(Dataset items)

--*--

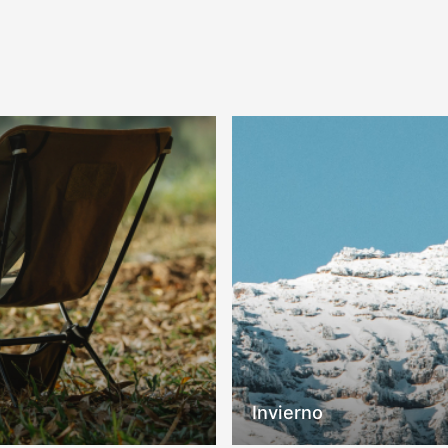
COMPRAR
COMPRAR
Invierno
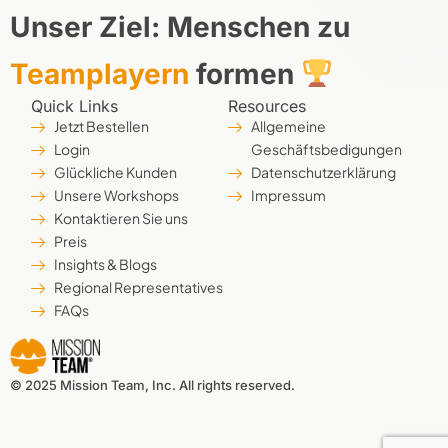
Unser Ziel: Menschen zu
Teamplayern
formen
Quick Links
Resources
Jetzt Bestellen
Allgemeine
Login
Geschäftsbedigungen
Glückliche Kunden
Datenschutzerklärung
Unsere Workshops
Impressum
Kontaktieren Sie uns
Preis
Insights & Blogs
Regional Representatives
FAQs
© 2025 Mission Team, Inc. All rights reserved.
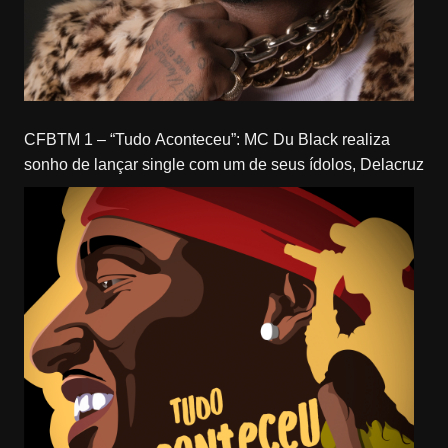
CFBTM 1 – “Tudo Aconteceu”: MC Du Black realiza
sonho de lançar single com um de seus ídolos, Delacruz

--*--

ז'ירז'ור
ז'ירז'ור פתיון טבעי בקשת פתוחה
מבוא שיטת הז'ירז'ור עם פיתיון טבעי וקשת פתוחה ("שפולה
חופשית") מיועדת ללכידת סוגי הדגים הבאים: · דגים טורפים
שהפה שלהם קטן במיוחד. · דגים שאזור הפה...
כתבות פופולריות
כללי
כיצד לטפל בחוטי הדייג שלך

--*--

(Task item) Exactly as written above, retype the lines starting at the one holding "Unsere Workshops" and ending at the one holding "sonho de lançar", both included, but not the pictures.

(Task output)
Unsere Workshops
Impressum
Kontaktieren Sie uns
Preis
Insights & Blogs
Regional Representatives
FAQs
© 2025 Mission Team, Inc. All rights reserved.
CFBTM 1 – “Tudo Aconteceu”: MC Du Black realiza
sonho de lançar single com um de seus ídolos, Delacruz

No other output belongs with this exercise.